Sexuelle Übergriffe veröffentlicht Mehr als 1000 Meldungen
15.06.2010, 09:25 UhrMehr als 1000 Opfer sexuellen Missbrauchs nutzen die Gesprächsangebote von Staat und Kirche. Das teilt die Beauftragte der Bundesregierung mit. In zwei Dritteln aller Fälle findet der Missbrauch in Institutionen statt. Viele Betroffene berichten auch von Übergriffen in der Familie oder im Bekanntenkreis.
Mehr als 1000 Anrufe und Briefe von Betroffenen sind bislang bei der Missbrauchsbeauftragten der Bundesregierung, Christine Bergmann, eingegangen. In zwei Dritteln der Fälle sei von einem Missbrauch in Institutionen berichtet worden, davon zur Hälfte in kirchlichen Einrichtungen, teilte die Missbrauchsbeauftragte in Berlin mit. Bei der seit Ende März geschalteten Missbrauchs-Hotline der katholischen Kirche hat es nach Angaben des Bistums Trier bislang mehr als 2350 Gespräche gegeben.

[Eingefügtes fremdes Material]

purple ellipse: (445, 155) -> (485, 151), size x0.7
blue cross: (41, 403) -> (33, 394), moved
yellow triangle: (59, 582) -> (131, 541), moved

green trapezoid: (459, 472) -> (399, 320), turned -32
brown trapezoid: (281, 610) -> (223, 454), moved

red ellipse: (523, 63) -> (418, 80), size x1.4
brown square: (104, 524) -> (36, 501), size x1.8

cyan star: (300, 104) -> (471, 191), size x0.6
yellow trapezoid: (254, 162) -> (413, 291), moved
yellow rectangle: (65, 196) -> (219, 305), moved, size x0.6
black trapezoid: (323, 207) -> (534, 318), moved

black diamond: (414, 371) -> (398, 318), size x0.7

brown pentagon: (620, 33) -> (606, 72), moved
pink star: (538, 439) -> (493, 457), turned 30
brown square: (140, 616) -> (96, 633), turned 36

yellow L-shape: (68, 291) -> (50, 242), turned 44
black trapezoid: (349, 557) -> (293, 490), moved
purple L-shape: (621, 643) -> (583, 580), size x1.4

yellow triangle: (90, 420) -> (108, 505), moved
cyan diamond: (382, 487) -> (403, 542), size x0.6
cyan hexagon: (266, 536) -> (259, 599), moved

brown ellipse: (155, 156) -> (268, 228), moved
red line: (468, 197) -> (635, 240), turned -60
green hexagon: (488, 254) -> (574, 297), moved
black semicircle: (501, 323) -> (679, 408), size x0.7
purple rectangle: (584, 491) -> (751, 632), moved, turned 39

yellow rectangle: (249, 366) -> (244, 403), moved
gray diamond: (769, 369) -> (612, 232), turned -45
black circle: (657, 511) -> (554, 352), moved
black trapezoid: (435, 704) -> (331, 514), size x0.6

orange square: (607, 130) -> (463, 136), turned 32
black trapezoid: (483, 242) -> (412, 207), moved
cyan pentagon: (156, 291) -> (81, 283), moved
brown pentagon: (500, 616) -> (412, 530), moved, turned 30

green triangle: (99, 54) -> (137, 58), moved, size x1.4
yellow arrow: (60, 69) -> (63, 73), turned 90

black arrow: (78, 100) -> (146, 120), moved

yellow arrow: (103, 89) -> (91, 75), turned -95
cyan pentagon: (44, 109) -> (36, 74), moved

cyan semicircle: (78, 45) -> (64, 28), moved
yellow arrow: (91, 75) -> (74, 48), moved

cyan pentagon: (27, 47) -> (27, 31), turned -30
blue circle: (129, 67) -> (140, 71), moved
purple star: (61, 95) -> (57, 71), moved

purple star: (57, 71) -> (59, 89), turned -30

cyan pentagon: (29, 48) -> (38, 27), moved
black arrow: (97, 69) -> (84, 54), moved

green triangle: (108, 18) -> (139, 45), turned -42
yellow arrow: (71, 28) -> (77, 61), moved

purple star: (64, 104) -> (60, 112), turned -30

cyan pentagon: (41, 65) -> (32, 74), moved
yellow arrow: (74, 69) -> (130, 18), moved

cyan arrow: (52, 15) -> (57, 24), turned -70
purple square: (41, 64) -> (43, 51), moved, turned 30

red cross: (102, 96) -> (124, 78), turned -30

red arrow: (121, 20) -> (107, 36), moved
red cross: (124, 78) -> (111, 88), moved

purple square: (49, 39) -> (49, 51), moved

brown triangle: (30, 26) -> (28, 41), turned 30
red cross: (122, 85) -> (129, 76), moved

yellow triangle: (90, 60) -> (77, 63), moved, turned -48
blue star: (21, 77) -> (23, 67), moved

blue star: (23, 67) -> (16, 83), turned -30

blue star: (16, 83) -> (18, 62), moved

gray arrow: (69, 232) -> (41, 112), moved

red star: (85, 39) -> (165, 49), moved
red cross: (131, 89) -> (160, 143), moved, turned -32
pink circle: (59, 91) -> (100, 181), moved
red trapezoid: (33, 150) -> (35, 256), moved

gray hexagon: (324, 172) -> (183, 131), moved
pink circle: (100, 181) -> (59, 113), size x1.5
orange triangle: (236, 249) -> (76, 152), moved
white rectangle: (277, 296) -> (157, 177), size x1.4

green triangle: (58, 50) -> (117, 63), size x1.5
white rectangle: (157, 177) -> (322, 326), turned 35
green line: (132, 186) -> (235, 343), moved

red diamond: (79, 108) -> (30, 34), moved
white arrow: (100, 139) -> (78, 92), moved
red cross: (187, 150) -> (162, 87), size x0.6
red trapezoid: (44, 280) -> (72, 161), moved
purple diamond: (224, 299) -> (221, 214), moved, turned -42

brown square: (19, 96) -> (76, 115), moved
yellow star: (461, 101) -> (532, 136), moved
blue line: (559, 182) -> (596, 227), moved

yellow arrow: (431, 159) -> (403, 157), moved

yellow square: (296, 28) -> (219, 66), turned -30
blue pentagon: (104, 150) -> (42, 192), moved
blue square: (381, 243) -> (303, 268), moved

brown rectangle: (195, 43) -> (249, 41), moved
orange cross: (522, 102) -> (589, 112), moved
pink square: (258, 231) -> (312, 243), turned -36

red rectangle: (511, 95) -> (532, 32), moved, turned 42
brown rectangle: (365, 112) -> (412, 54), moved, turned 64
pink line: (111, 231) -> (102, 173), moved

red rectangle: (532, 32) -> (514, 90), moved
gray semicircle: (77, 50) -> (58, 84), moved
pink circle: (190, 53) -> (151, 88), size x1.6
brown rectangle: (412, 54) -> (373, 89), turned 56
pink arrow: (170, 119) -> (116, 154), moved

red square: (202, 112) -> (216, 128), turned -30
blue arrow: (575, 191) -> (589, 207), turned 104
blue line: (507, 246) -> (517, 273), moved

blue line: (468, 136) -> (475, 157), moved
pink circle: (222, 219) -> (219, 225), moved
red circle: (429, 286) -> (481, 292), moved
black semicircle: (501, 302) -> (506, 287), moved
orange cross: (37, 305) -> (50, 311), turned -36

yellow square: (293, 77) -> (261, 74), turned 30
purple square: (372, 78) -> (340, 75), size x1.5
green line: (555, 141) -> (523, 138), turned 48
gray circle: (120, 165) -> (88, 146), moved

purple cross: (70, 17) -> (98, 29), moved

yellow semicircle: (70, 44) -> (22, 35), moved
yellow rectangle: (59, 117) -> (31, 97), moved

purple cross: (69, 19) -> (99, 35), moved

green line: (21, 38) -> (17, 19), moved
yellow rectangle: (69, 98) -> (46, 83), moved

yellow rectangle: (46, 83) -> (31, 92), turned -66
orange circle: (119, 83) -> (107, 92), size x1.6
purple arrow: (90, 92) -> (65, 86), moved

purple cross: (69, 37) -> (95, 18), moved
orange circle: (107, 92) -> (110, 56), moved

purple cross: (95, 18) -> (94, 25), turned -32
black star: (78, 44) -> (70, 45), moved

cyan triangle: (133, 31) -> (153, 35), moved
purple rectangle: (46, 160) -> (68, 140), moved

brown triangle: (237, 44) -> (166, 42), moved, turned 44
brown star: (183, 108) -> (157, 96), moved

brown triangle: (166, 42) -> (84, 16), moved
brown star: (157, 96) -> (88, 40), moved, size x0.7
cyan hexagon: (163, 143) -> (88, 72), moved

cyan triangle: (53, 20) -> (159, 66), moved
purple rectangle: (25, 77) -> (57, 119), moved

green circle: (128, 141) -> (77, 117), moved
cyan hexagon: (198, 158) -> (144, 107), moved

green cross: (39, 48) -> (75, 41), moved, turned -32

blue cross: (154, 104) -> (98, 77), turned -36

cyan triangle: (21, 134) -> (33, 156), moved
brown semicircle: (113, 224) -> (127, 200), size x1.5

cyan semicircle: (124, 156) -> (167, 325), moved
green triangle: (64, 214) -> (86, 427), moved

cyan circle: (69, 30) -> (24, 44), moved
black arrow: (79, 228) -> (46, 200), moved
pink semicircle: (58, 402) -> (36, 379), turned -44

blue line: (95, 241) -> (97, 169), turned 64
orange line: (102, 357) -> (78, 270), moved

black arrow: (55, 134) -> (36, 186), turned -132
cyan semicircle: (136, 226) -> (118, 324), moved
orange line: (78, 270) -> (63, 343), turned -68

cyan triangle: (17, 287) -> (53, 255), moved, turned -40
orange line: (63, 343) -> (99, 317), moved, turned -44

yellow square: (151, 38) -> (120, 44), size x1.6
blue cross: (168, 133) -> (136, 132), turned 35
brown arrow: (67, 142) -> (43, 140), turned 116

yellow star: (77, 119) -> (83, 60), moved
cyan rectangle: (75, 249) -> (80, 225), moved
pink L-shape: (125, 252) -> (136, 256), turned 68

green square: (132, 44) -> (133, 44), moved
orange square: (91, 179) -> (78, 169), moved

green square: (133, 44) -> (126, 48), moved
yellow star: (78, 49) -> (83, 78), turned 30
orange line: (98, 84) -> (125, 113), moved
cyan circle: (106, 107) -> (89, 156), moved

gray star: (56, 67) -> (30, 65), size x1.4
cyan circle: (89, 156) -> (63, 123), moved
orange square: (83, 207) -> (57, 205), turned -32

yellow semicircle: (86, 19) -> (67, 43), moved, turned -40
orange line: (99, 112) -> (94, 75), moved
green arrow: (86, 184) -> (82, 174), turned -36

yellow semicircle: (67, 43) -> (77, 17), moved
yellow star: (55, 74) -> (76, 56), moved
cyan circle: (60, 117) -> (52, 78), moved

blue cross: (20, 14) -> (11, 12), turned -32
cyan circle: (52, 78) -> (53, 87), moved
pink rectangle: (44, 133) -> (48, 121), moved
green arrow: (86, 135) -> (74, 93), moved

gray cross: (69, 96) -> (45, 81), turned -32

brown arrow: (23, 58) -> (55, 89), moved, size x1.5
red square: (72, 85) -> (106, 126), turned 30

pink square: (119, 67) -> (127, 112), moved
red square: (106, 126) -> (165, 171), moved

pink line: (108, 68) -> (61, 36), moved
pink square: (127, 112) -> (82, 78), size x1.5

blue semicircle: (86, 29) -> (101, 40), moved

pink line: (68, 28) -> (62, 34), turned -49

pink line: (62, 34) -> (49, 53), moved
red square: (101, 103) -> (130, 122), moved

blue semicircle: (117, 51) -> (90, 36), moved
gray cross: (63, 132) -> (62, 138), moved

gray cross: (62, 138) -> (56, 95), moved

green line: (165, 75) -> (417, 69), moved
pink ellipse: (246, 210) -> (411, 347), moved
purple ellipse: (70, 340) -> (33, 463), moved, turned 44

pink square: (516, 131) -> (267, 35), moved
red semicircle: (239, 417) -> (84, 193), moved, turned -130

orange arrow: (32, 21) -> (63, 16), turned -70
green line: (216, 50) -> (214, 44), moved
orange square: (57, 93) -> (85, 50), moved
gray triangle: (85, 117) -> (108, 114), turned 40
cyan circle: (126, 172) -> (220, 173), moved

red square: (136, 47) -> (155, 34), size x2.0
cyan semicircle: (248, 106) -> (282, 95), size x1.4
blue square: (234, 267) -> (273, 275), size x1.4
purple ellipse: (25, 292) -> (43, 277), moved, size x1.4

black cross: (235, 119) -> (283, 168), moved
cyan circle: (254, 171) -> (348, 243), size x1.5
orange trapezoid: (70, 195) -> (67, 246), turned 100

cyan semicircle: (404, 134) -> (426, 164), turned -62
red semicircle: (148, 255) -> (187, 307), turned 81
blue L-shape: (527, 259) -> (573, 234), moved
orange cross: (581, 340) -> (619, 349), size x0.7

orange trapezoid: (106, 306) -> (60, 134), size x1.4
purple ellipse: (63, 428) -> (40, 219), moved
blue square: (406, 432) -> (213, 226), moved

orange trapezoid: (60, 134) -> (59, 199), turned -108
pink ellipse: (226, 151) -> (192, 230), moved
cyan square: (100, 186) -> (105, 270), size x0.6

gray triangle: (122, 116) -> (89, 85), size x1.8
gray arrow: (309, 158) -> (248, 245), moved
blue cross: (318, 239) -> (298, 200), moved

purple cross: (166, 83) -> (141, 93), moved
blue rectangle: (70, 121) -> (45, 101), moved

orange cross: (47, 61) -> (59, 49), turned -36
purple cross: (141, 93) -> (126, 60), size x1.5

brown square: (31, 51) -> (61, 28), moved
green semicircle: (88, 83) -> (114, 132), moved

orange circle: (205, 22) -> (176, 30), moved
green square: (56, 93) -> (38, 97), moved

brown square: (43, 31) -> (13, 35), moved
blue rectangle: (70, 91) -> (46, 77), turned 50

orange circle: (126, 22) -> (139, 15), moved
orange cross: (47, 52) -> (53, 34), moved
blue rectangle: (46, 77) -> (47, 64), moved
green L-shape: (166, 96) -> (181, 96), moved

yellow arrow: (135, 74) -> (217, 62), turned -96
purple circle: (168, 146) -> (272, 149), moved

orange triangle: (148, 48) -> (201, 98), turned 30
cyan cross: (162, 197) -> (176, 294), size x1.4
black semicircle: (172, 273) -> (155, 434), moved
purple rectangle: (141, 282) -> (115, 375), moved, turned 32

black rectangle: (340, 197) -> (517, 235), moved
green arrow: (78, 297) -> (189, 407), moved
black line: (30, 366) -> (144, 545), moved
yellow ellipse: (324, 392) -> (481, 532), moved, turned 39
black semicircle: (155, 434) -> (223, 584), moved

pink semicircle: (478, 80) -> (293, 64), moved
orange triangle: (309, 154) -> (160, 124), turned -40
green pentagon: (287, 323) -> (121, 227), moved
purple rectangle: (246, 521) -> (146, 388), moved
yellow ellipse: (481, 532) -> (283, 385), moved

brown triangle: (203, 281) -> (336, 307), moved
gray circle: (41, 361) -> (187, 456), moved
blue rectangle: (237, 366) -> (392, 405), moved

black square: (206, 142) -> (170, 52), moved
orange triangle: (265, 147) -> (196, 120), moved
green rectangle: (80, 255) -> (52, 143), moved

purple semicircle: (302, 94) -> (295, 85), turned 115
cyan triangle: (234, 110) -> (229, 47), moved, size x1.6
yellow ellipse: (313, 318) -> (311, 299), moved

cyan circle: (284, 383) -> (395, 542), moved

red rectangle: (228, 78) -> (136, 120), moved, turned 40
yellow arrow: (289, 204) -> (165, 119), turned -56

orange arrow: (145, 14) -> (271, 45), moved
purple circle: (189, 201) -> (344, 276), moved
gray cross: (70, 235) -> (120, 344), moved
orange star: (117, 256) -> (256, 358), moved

Nach den vielen bekanntgewordenen Missbrauchsfällen hatte die Bundesregierung eine Missbrauchsbeauftragte und einen Runden Tisch eingerichtet. Bergmann nahm ihre Arbeit im April auf. Seit Ende Mai können sich Opfer telefonisch unter der Nummer 0800-22 55 530 an die frühere SPD-Familienministerin Bergmann und ihre Mitarbeiter wenden.
Anerkennung des Unrechts gefordert
Die Betroffenen forderten eine "schonungslose Benennung" der Täter und der Taten sowie eine Anerkennung des Unrechts, erklärte die Missbrauchsbeauftragte in einer Mitteilung. Anliegen und Botschaften der Opfer sollen in Empfehlungen für den Runden Tisch einfließen, der Vorschläge für Hilfen für die Opfer erarbeiten soll. Die Teilnehmer des Runden Tisches kommen aus Politik, Kirche und Verbänden. Es gibt drei Unter-Arbeitsgruppen zu den Themen Justiz, Prävention sowie Forschung und Lehre.
Ein Sprecher der Missbrauchsbeauftragten sagte, pro Tag gingen zwischen 30 und 150 Anrufe ein. Das Durchschnittsalter der Anrufer liege bei etwa 50 Jahren. "Bislang melden sich ebenso viele Frauen wie Männer." Darunter seien auch Täter, die in ihrer Kindheit selbst Opfer sexuellen Missbrauchs gewesen seien.
Jungen seien häufiger in kirchlichen Einrichtungen missbraucht worden. Dagegen seien in therapeutischen Einrichtungen häufiger Mädchen von sexuellen Übergriffen betroffen. "Etwa ein Drittel der Betroffenen berichten von sexuellem Missbrauch im familiären Umfeld oder im sozialen Nahbereich", hieß es. Mehr als 60 Prozent der Anrufer hätten sich noch nie jemandem anvertraut.
Auch viele Scherzanrufe
Bei der seit Ende März geschalteten Missbrauchs-Hotline der katholischen Kirche ging die Nachfrage nun im Vergleich zu den Anfangszeiten stark zurück, sagte der Leiter der Hotline, Andreas Zimmer. Insgesamt würden täglich nur noch zehn bis 20 Gespräche von den vier Mitarbeitern geführt. In der ersten Woche hatte es fast 400 Telefonate gegeben.
"Anrufversuche haben wir zwar immer noch deutlich mehr, das sind aber viele Scherzanrufe", sagte Zimmer. Die kostenlose Telefonberatung unter der Nummer 0800-12 01 0 00 soll Opfern sexueller Übergriffe in katholischen Einrichtungen eine Anlaufstelle bieten. Der Trierer Bischof Stephan Ackermann ist der Beauftragte der Deutschen Bischofskonferenz für die Aufklärung der Missbrauchsfälle in der katholischen Kirche.